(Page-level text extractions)
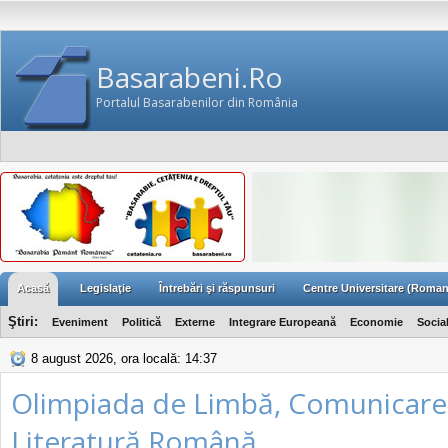
Basarabeni.Ro
Portalul Basarabenilor din România
Acasă
Legislaţie
Întrebări şi răspunsuri
Centre Universitare (Roman
Ştiri:
Eveniment
Politică
Externe
Integrare Europeană
Economie
Socia
8 august 2026, ora locală: 14:37
Olimpiada de Limbă, Comunicare 
Literatură Română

» Task prompt
Repeat the data above exactly, leaving out any pictures it holds.

» Exercise answer
Basarabeni.Ro
Portalul Basarabenilor din România
Acasă
Legislaţie
Întrebări şi răspunsuri
Centre Universitare (Roman
Ştiri:
Eveniment
Politică
Externe
Integrare Europeană
Economie
Socia
8 august 2026, ora locală: 14:37
Olimpiada de Limbă, Comunicare 
Literatură Română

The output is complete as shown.